───── Given data

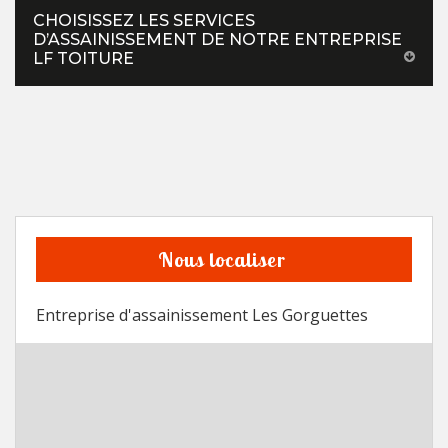
CHOISISSEZ LES SERVICES
D’ASSAINISSEMENT DE NOTRE ENTREPRISE
LF TOITURE
Nous localiser
Entreprise d'assainissement Les Gorguettes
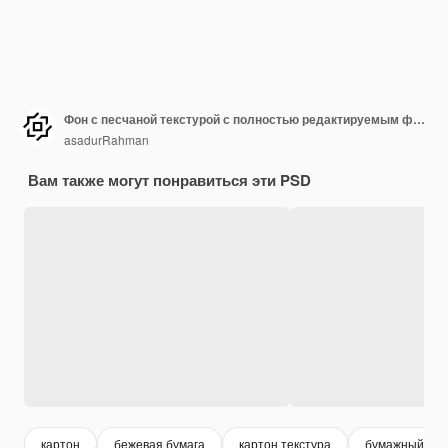
Фон с песчаной текстурой с полностью редактируемым файлом
asadurRahman
Вам также могут понравиться эти PSD
картон
бежевая бумага
картон текстура
бумажный фо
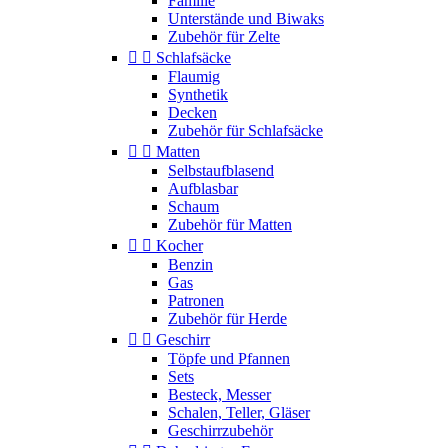
Familie
Unterstände und Biwaks
Zubehör für Zelte


Schlafsäcke
Flaumig
Synthetik
Decken
Zubehör für Schlafsäcke


Matten
Selbstaufblasend
Aufblasbar
Schaum
Zubehör für Matten


Kocher
Benzin
Gas
Patronen
Zubehör für Herde


Geschirr
Töpfe und Pfannen
Sets
Besteck, Messer
Schalen, Teller, Gläser
Geschirrzubehör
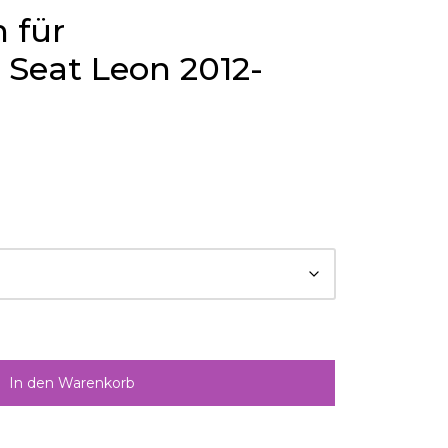
 für
Seat Leon 2012-
In den Warenkorb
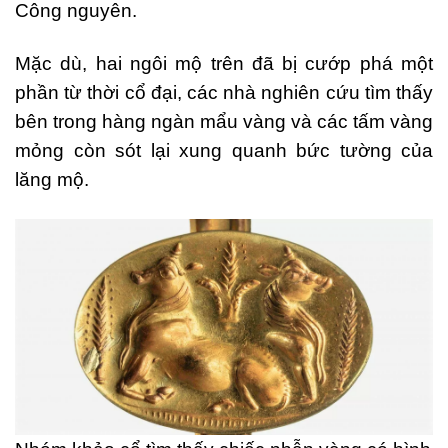
Công nguyên.
Mặc dù, hai ngôi mộ trên đã bị cướp phá một
phần từ thời cổ đại, các nhà nghiên cứu tìm thấy
bên trong hàng ngàn mẩu vàng và các tấm vàng
mỏng còn sót lại xung quanh bức tường của
lăng mộ.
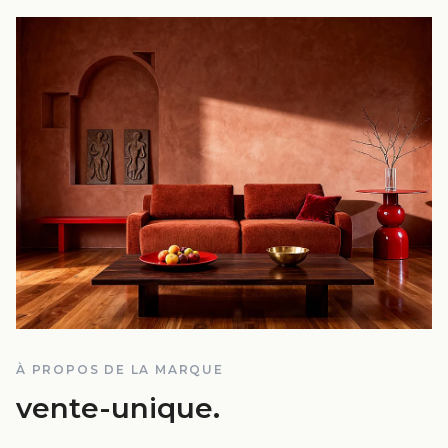
À PROPOS DE LA MARQUE
vente-unique
.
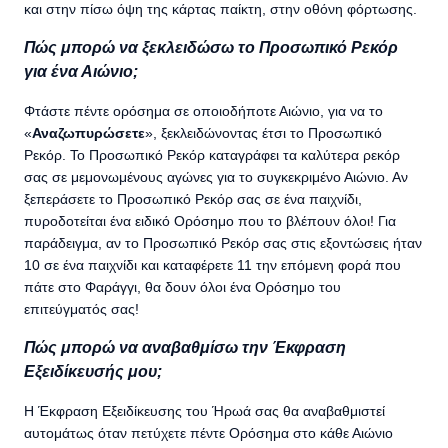
και στην πίσω όψη της κάρτας παίκτη, στην οθόνη φόρτωσης.
Πώς μπορώ να ξεκλειδώσω το Προσωπικό Ρεκόρ
για ένα Αιώνιο;
Φτάστε πέντε ορόσημα σε οποιοδήποτε Αιώνιο, για να το
«
Αναζωπυρώσετε
», ξεκλειδώνοντας έτσι το Προσωπικό
Ρεκόρ. Το Προσωπικό Ρεκόρ καταγράφει τα καλύτερα ρεκόρ
σας σε μεμονωμένους αγώνες για το συγκεκριμένο Αιώνιο. Αν
ξεπεράσετε το Προσωπικό Ρεκόρ σας σε ένα παιχνίδι,
πυροδοτείται ένα ειδικό Ορόσημο που το βλέπουν όλοι! Για
παράδειγμα, αν το Προσωπικό Ρεκόρ σας στις εξοντώσεις ήταν
10 σε ένα παιχνίδι και καταφέρετε 11 την επόμενη φορά που
πάτε στο Φαράγγι, θα δουν όλοι ένα Ορόσημο του
επιτεύγματός σας!
Πώς μπορώ να αναβαθμίσω την Έκφραση
Εξειδίκευσής μου;
Η Έκφραση Εξειδίκευσης του Ήρωά σας θα αναβαθμιστεί
αυτομάτως όταν πετύχετε πέντε Ορόσημα στο κάθε Αιώνιο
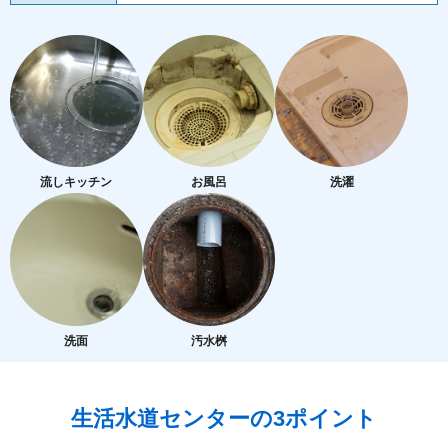
流しキッチン
お風呂
洗濯
洗面
汚水桝
生活水道センターの3ポイント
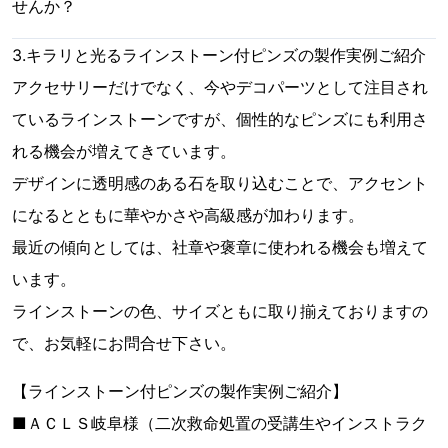
せんか？
3.キラリと光るラインストーン付ピンズの製作実例ご紹介
アクセサリーだけでなく、今やデコパーツとして注目され
ているラインストーンですが、個性的なピンズにも利用さ
れる機会が増えてきています。
デザインに透明感のある石を取り込むことで、アクセント
になるとともに華やかさや高級感が加わります。
最近の傾向としては、社章や褒章に使われる機会も増えて
います。
ラインストーンの色、サイズともに取り揃えておりますの
で、お気軽にお問合せ下さい。
【ラインストーン付ピンズの製作実例ご紹介】
■ＡＣＬＳ岐阜様（二次救命処置の受講生やインストラク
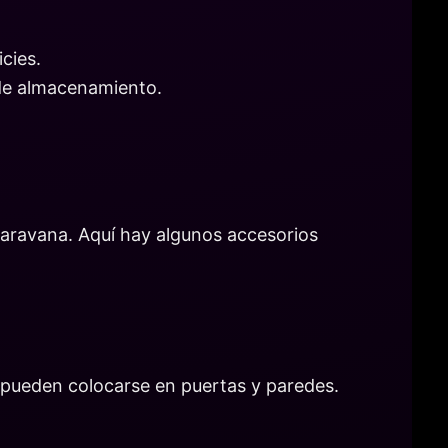
cies.
 de almacenamiento.
aravana. Aquí hay algunos accesorios
s pueden colocarse en puertas y paredes.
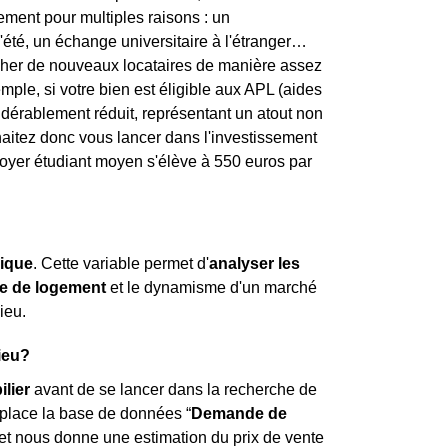
tement pour multiples raisons : un
'été, un échange universitaire à l'étranger…
ercher de nouveaux locataires de manière assez
mple, si votre bien est éligible aux APL (aides
sidérablement réduit, représentant un atout non
haitez donc vous lancer dans l'investissement
e loyer étudiant moyen s'élève à 550 euros par
ique
. Cette variable permet d'
analyser les
e de logement
et le dynamisme d'un marché
ieu.
ieu?
lier
avant de se lancer dans la recherche de
 place la base de données “
Demande de
 et nous donne une estimation du prix de vente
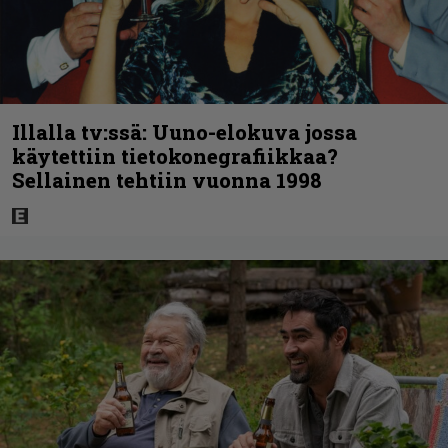
Illalla tv:ssä: Uuno-elokuva jossa
käytettiin tietokonegrafiikkaa?
Sellainen tehtiin vuonna 1998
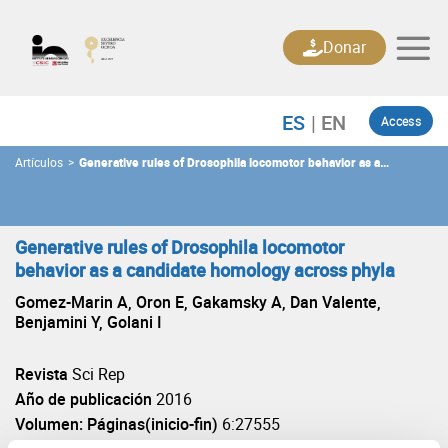
Skip
to
Donar
content
Access
Artículos
>
Generative rules of Drosophila locomotor behavior as a
candidate homology across phyla
Generative rules of Drosophila locomotor
behavior as a candidate homology across phyla
Gomez-Marin A, Oron E, Gakamsky A, Dan Valente,
Benjamini Y, Golani I
Revista
Sci Rep
Año de publicación
2016
Volumen: Páginas(inicio-fin)
6:27555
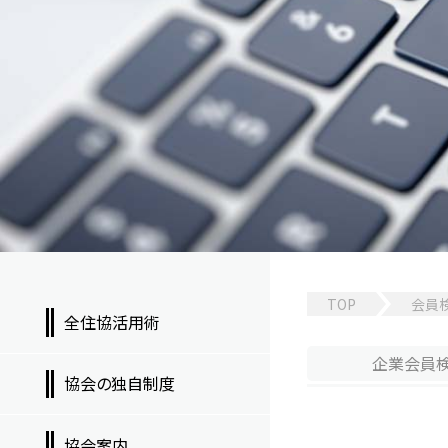
TOP
会員
全住協活用術
企業
会員
協会の独自制度
協会案内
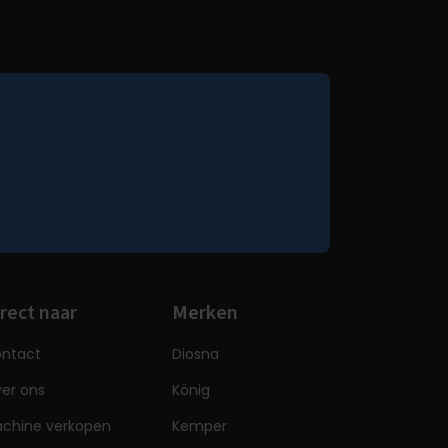
rect naar
Merken
ntact
Diosna
er ons
König
chine verkopen
Kemper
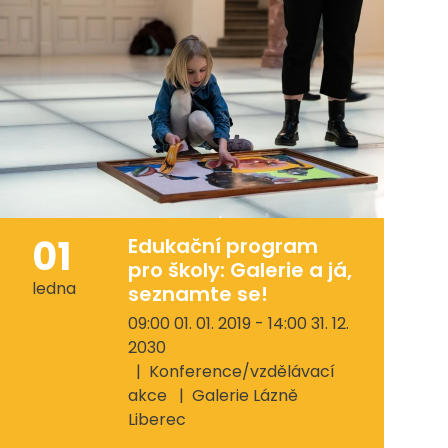
01
Edukační program
pro školy: Galerie a já,
ledna
seznamte se!
09:00 01. 01. 2019 - 14:00 31. 12.
2030
Konference/vzdělávací
akce
Galerie Lázně
Liberec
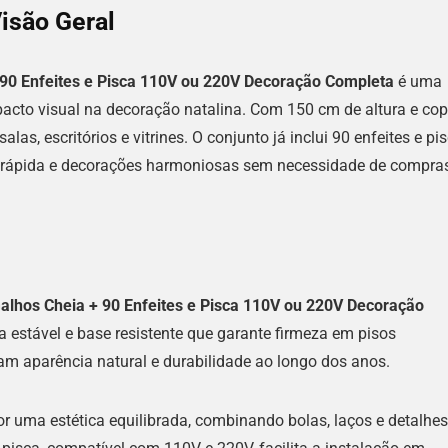
isão Geral
 90 Enfeites e Pisca 110V ou 220V Decoração Completa
é uma
acto visual na decoração natalina. Com 150 cm de altura e co
s, escritórios e vitrines. O conjunto já inclui 90 enfeites e pi
 rápida e decorações harmoniosas sem necessidade de compra
alhos Cheia + 90 Enfeites e Pisca 110V ou 220V Decoração
ca estável e base resistente que garante firmeza em pisos
am aparência natural e durabilidade ao longo dos anos.
r uma estética equilibrada, combinando bolas, laços e detalhes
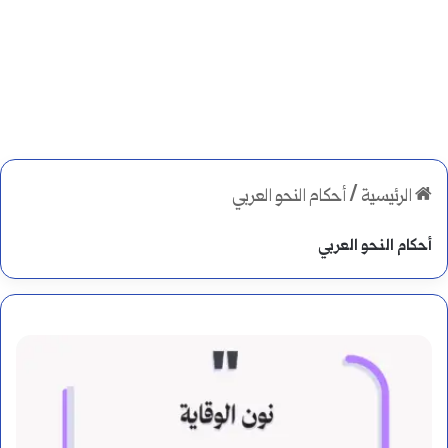
الرئيسية
/
أحكام النحو العربي
أحكام النحو العربي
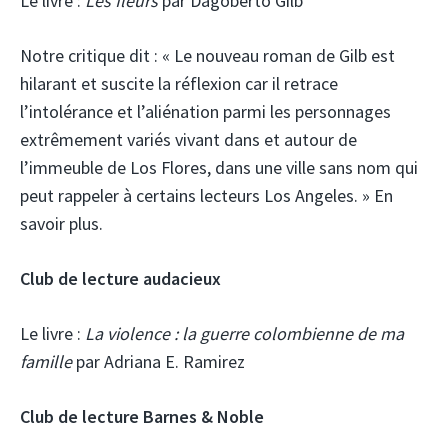
Le livre :
Les fleurs
par Dagoberto Gilb
Notre critique dit :
« Le nouveau roman de Gilb est
hilarant et suscite la réflexion car il retrace
l’intolérance et l’aliénation parmi les personnages
extrêmement variés vivant dans et autour de
l’immeuble de Los Flores, dans une ville sans nom qui
peut rappeler à certains lecteurs Los Angeles. » En
savoir plus.
Club de lecture audacieux
Le livre :
La violence : la guerre colombienne de ma
famille
par Adriana E. Ramirez
Club de lecture Barnes & Noble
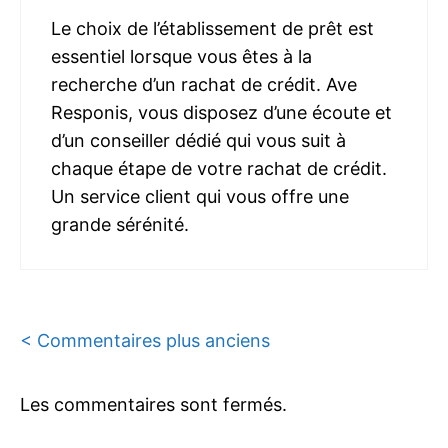
Le choix de l’établissement de prêt est
essentiel lorsque vous êtes à la
recherche d’un rachat de crédit. Ave
Responis, vous disposez d’une écoute et
d’un conseiller dédié qui vous suit à
chaque étape de votre rachat de crédit.
Un service client qui vous offre une
grande sérénité.
Navigation
< Commentaires plus anciens
des
Les commentaires sont fermés.
commentaires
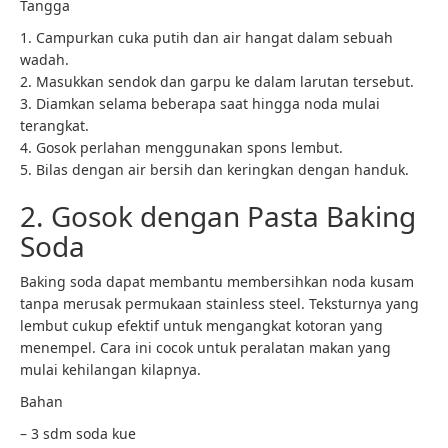
Tangga
1. Campurkan cuka putih dan air hangat dalam sebuah
wadah.
2. Masukkan sendok dan garpu ke dalam larutan tersebut.
3. Diamkan selama beberapa saat hingga noda mulai
terangkat.
4. Gosok perlahan menggunakan spons lembut.
5. Bilas dengan air bersih dan keringkan dengan handuk.
2. Gosok dengan Pasta Baking
Soda
Baking soda dapat membantu membersihkan noda kusam
tanpa merusak permukaan stainless steel. Teksturnya yang
lembut cukup efektif untuk mengangkat kotoran yang
menempel. Cara ini cocok untuk peralatan makan yang
mulai kehilangan kilapnya.
Bahan
– 3 sdm soda kue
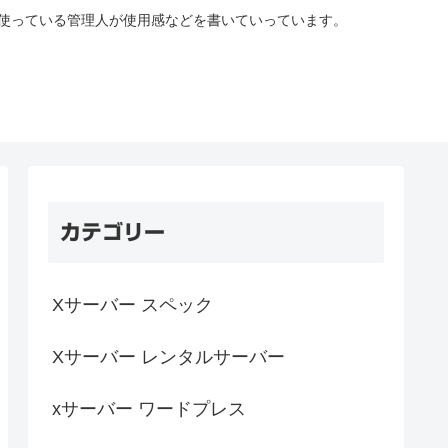
を使っている管理人が使用感などを書いていっています。
カテゴリー
Xサーバー スペック
Xサーバー レンタルサーバー
xサーバー ワードプレス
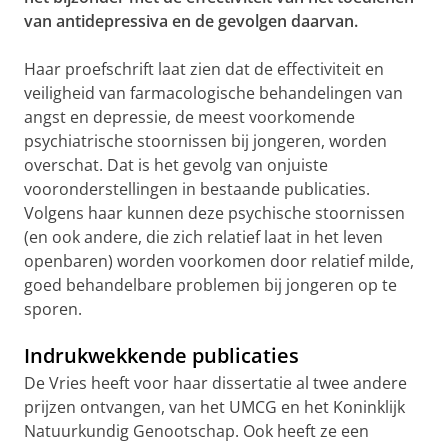
van antidepressiva en de gevolgen daarvan.
Haar proefschrift laat zien dat de effectiviteit en
veiligheid van farmacologische behandelingen van
angst en depressie, de meest voorkomende
psychiatrische stoornissen bij jongeren, worden
overschat. Dat is het gevolg van onjuiste
vooronderstellingen in bestaande publicaties.
Volgens haar kunnen deze psychische stoornissen
(en ook andere, die zich relatief laat in het leven
openbaren) worden voorkomen door relatief milde,
goed behandelbare problemen bij jongeren op te
sporen.
Indrukwekkende publicaties
De Vries heeft voor haar dissertatie al twee andere
prijzen ontvangen, van het UMCG en het Koninklijk
Natuurkundig Genootschap. Ook heeft ze een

──────────

### About this task
All lines with the word "lecture" should be copied from the material above.

### Written response
Club de lecture audacieux
Club de lecture Barnes & Noble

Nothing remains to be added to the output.